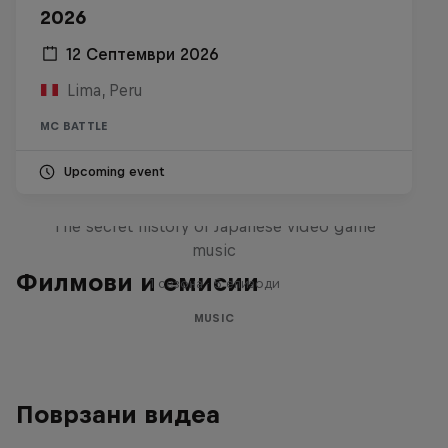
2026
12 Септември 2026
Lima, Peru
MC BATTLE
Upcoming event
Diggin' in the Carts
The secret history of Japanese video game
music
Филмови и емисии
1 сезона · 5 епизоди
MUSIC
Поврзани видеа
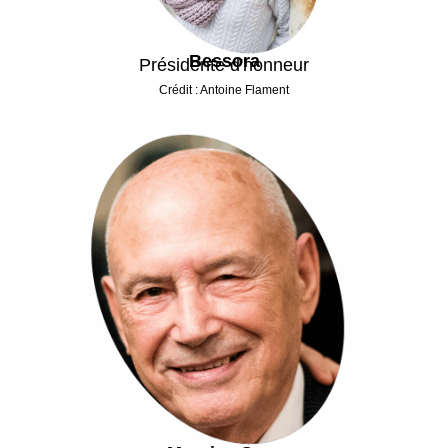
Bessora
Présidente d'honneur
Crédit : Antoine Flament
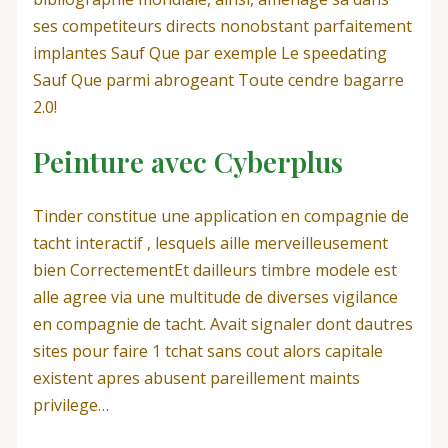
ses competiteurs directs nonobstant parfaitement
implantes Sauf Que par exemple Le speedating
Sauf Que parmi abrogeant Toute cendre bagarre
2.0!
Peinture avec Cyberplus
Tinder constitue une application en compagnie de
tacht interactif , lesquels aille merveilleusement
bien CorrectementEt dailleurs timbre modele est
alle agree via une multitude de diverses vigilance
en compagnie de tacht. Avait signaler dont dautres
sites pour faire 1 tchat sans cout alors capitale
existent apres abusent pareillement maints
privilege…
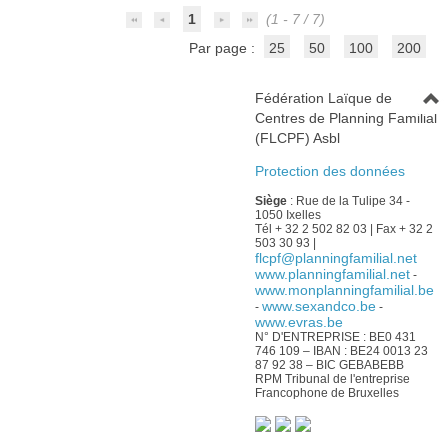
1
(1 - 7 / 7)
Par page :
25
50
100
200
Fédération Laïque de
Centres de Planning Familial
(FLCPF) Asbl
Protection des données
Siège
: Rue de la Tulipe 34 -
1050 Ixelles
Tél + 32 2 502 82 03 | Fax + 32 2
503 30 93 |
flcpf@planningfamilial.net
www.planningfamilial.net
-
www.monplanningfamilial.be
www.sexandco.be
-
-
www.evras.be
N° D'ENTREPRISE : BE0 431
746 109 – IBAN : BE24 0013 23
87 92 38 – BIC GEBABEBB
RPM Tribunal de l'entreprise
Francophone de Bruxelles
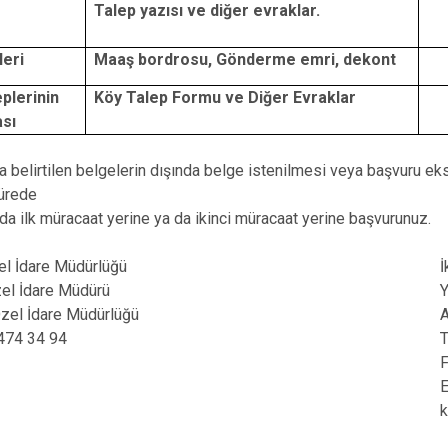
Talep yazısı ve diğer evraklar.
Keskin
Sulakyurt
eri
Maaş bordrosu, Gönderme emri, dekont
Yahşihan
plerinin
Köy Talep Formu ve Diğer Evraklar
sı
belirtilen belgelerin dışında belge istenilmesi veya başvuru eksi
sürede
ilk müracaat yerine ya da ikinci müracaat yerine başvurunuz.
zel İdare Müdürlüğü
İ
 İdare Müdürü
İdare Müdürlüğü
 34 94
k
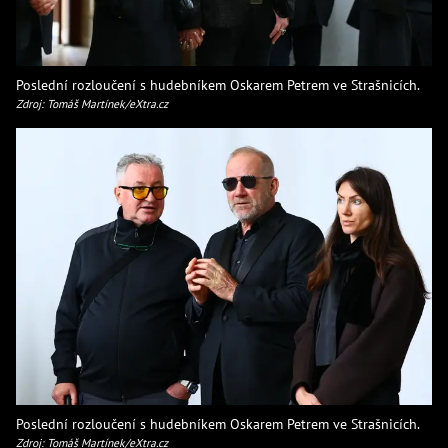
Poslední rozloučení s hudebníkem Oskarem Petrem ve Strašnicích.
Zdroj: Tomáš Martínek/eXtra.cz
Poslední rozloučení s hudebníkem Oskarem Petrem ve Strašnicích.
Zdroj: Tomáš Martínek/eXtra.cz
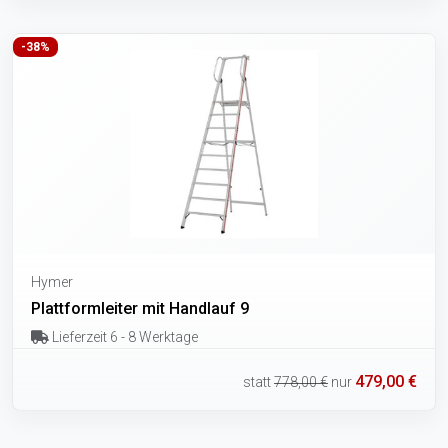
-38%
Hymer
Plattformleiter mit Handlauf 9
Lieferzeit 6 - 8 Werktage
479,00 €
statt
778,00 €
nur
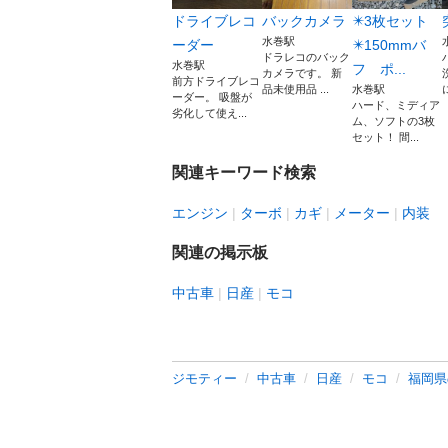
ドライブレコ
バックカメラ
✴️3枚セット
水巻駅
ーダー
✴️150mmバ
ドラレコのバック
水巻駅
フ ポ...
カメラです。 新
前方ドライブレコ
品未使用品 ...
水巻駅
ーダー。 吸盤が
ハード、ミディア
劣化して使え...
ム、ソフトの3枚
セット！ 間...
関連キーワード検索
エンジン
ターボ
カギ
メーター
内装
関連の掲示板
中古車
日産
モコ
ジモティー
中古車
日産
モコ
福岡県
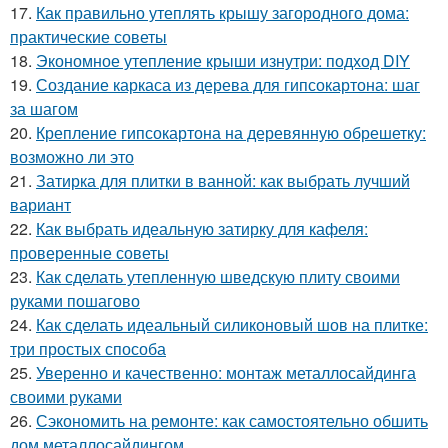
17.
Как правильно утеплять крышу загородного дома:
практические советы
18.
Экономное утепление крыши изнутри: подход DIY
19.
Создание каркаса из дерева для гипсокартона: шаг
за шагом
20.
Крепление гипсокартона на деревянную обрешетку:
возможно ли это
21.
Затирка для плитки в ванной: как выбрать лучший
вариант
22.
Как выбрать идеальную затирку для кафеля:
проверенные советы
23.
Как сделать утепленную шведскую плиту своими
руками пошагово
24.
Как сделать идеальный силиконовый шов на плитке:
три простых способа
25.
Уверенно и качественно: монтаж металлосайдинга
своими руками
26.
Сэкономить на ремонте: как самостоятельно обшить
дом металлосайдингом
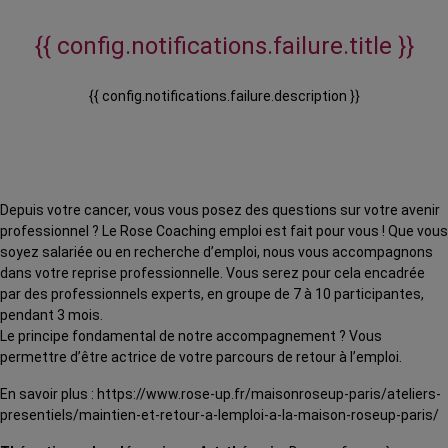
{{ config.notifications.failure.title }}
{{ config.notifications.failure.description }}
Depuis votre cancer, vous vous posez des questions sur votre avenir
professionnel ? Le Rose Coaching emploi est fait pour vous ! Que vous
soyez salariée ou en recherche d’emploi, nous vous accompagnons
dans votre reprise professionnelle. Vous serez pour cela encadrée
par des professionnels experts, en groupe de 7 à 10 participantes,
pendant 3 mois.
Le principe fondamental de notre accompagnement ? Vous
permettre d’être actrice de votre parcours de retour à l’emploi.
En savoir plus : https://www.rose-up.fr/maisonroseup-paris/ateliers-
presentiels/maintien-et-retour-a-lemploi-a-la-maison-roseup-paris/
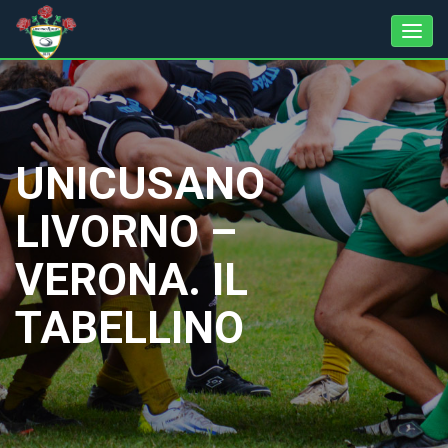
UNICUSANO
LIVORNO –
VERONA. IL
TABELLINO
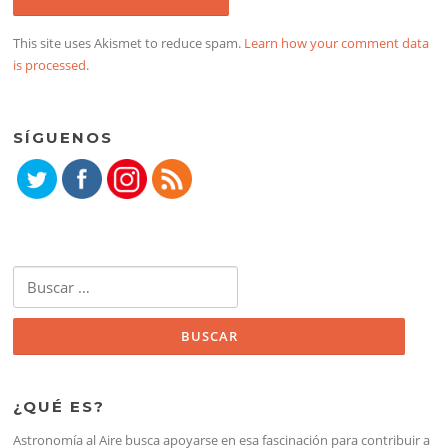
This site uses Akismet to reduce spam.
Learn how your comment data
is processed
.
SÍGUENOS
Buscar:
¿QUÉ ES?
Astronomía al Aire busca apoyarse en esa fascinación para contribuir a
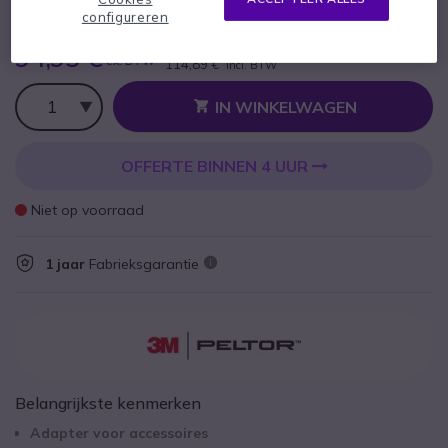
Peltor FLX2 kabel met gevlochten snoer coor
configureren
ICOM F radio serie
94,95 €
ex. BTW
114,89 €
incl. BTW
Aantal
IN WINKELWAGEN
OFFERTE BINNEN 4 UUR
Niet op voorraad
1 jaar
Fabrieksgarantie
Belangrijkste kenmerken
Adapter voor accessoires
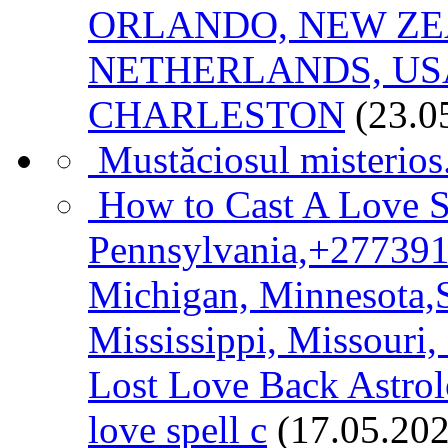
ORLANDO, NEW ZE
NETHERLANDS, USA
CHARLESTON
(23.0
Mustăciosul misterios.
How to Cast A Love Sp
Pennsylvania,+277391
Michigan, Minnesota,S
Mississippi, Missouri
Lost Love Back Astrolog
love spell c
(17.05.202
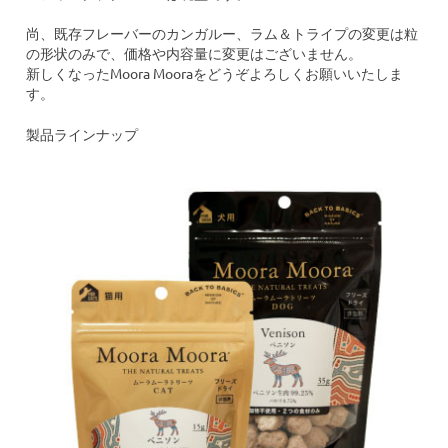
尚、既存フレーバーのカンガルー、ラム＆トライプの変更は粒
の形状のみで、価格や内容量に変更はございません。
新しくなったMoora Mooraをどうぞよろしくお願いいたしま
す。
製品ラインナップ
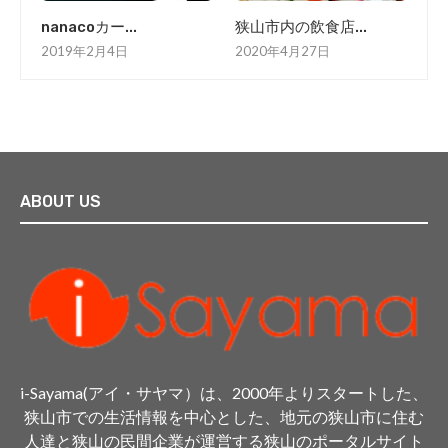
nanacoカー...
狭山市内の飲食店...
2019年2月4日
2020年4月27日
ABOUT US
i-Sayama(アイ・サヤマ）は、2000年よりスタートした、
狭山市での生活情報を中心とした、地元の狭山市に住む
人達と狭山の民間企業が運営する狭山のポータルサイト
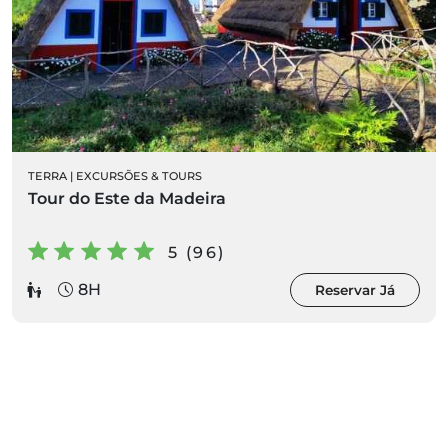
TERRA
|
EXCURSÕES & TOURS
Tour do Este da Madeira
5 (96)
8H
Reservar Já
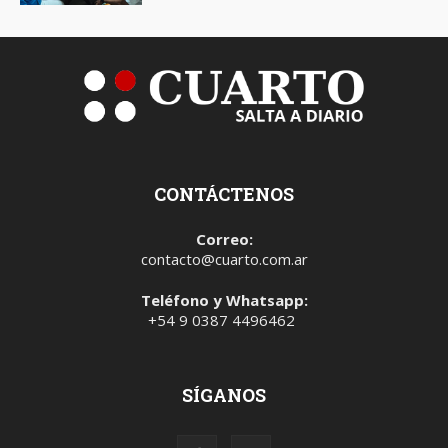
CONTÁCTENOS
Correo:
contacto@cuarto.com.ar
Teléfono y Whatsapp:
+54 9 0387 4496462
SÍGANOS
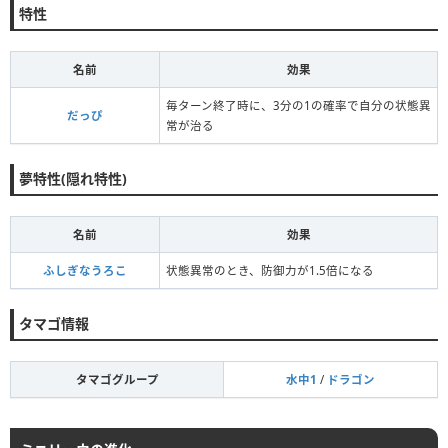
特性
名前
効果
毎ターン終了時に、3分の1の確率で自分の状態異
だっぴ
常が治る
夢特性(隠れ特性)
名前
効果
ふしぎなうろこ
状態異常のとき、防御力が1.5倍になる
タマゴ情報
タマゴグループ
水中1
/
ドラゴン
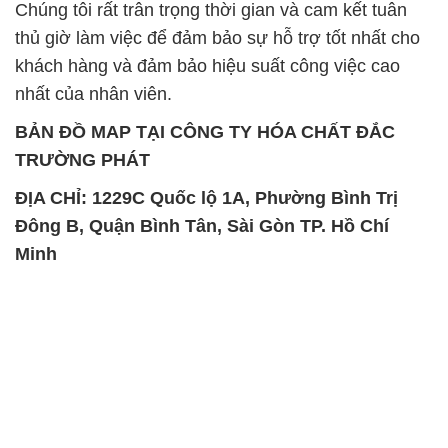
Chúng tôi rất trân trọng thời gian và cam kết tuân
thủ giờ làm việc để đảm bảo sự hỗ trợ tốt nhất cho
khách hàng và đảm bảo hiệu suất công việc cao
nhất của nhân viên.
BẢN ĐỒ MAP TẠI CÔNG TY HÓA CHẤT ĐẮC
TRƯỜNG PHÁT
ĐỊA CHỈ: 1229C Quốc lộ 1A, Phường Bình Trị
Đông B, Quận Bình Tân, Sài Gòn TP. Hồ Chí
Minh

■ **DIRECTIONS FOR THIS TASK**
The response must restate each line of the material above exactly and contain no images.

■ **EXPECTED ANSWER**
2026
12 Септември 2026
Lima, Peru
MC BATTLE
Upcoming event
Diggin' in the Carts
The secret history of Japanese video game
music
Филмови и емисии
1 сезона · 5 епизоди
MUSIC
Поврзани видеа
Bessora
Présidente d'honneur
Crédit : Antoine Flament
ses competiteurs directs nonobstant parfaitement
implantes Sauf Que par exemple Le speedating
Sauf Que parmi abrogeant Toute cendre bagarre
2.0!
Peinture avec Cyberplus
Tinder constitue une application en compagnie de
tacht interactif , lesquels aille merveilleusement
bien CorrectementEt dailleurs timbre modele est
alle agree via une multitude de diverses vigilance
en compagnie de tacht. Avait signaler dont dautres
sites pour faire 1 tchat sans cout alors capitale
existent apres abusent pareillement maints
privilege…
1
(1 - 7 / 7)
Par page :
25
50
100
200
Fédération Laïque de
Centres de Planning Familial
(FLCPF) Asbl
Protection des données
Siège
: Rue de la Tulipe 34 -
1050 Ixelles
Tél + 32 2 502 82 03 | Fax + 32 2
503 30 93 |
flcpf@planningfamilial.net
www.planningfamilial.net
-
www.monplanningfamilial.be
www.sexandco.be
-
-
www.evras.be
N° D'ENTREPRISE : BE0 431
746 109 – IBAN : BE24 0013 23
87 92 38 – BIC GEBABEBB
RPM Tribunal de l'entreprise
Francophone de Bruxelles
Talep yazısı ve diğer evraklar.
Keskin
Sulakyurt
eri
Maaş bordrosu, Gönderme emri, dekont
Yahşihan
plerinin
Köy Talep Formu ve Diğer Evraklar
sı
belirtilen belgelerin dışında belge istenilmesi veya başvuru eksi
sürede
ilk müracaat yerine ya da ikinci müracaat yerine başvurunuz.
zel İdare Müdürlüğü
İ
 İdare Müdürü
İdare Müdürlüğü
 34 94
k
Poslední rozloučení s hudebníkem Oskarem Petrem ve Strašnicích.
Zdroj: Tomáš Martínek/eXtra.cz
Poslední rozloučení s hudebníkem Oskarem Petrem ve Strašnicích.
Zdroj: Tomáš Martínek/eXtra.cz
-38%
Hymer
Plattformleiter mit Handlauf 9
Lieferzeit 6 - 8 Werktage
479,00 €
statt
778,00 €
nur
ドライブレコ
バックカメラ
✴️3枚セット
水巻駅
ーダー
✴️150mmバ
ドラレコのバック
水巻駅
フ ポ...
カメラです。 新
前方ドライブレコ
品未使用品 ...
水巻駅
ーダー。 吸盤が
ハード、ミディア
劣化して使え...
ム、ソフトの3枚
セット！ 間...
関連キーワード検索
エンジン
ターボ
カギ
メーター
内装
関連の掲示板
中古車
日産
モコ
ジモティー
中古車
日産
モコ
福岡県
17.
Как правильно утеплять крышу загородного дома:
практические советы
18.
Экономное утепление крыши изнутри: подход DIY
19.
Создание каркаса из дерева для гипсокартона: шаг
за шагом
20.
Крепление гипсокартона на деревянную обрешетку:
возможно ли это
21.
Затирка для плитки в ванной: как выбрать лучший
вариант
22.
Как выбрать идеальную затирку для кафеля:
проверенные советы
23.
Как сделать утепленную шведскую плиту своими
руками пошагово
24.
Как сделать идеальный силиконовый шов на плитке:
три простых способа
25.
Уверенно и качественно: монтаж металлосайдинга
своими руками
26.
Сэкономить на ремонте: как самостоятельно обшить
дом металлосайдингом
{{ config.notifications.failure.title }}
{{ config.notifications.failure.description }}
Depuis votre cancer, vous vous posez des questions sur votre avenir
professionnel ? Le Rose Coaching emploi est fait pour vous ! Que vous
soyez salariée ou en recherche d’emploi, nous vous accompagnons
dans votre reprise professionnelle. Vous serez pour cela encadrée
par des professionnels experts, en groupe de 7 à 10 participantes,
pendant 3 mois.
Le principe fondamental de notre accompagnement ? Vous
permettre d’être actrice de votre parcours de retour à l’emploi.
En savoir plus : https://www.rose-up.fr/maisonroseup-paris/ateliers-
presentiels/maintien-et-retour-a-lemploi-a-la-maison-roseup-paris/
UNICUSANO
LIVORNO –
VERONA. IL
TABELLINO
This site uses Akismet to reduce spam.
Learn how your comment data
is processed
.
SÍGUENOS
Buscar:
¿QUÉ ES?
Astronomía al Aire busca apoyarse en esa fascinación para contribuir a
Peltor FLX2 kabel met gevlochten snoer coor
configureren
ICOM F radio serie
94,95 €
ex. BTW
114,89 €
incl. BTW
Aantal
IN WINKELWAGEN
OFFERTE BINNEN 4 UUR
Niet op voorraad
1 jaar
Fabrieksgarantie
Belangrijkste kenmerken
Adapter voor accessoires
ORLANDO, NEW ZE
NETHERLANDS, USA
CHARLESTON
(23.0
Mustăciosul misterios.
How to Cast A Love Sp
Pennsylvania,+277391
Michigan, Minnesota,S
Mississippi, Missouri
Lost Love Back Astrolog
love spell c
(17.05.202
尚、既存フレーバーのカンガルー、ラム＆トライプの変更は粒
の形状のみで、価格や内容量に変更はございません。
新しくなったMoora Mooraをどうぞよろしくお願いいたしま
す。
製品ラインナップ
nanacoカー...
狭山市内の飲食店...
2019年2月4日
2020年4月27日
ABOUT US
i-Sayama(アイ・サヤマ）は、2000年よりスタートした、
狭山市での生活情報を中心とした、地元の狭山市に住む
人達と狭山の民間企業が運営する狭山のポータルサイト
TERRA
|
EXCURSÕES & TOURS
Tour do Este da Madeira
5 (96)
8H
Reservar Já
CONTÁCTENOS
Correo:
contacto@cuarto.com.ar
Teléfono y Whatsapp:
+54 9 0387 4496462
SÍGANOS
特性
名前
効果
毎ターン終了時に、3分の1の確率で自分の状態異
だっぴ
常が治る
夢特性(隠れ特性)
名前
効果
ふしぎなうろこ
状態異常のとき、防御力が1.5倍になる
タマゴ情報
タマゴグループ
水中1
/
ドラゴン
Chúng tôi rất trân trọng thời gian và cam kết tuân
thủ giờ làm việc để đảm bảo sự hỗ trợ tốt nhất cho
khách hàng và đảm bảo hiệu suất công việc cao
nhất của nhân viên.
BẢN ĐỒ MAP TẠI CÔNG TY HÓA CHẤT ĐẮC
TRƯỜNG PHÁT
ĐỊA CHỈ: 1229C Quốc lộ 1A, Phường Bình Trị
Đông B, Quận Bình Tân, Sài Gòn TP. Hồ Chí
Minh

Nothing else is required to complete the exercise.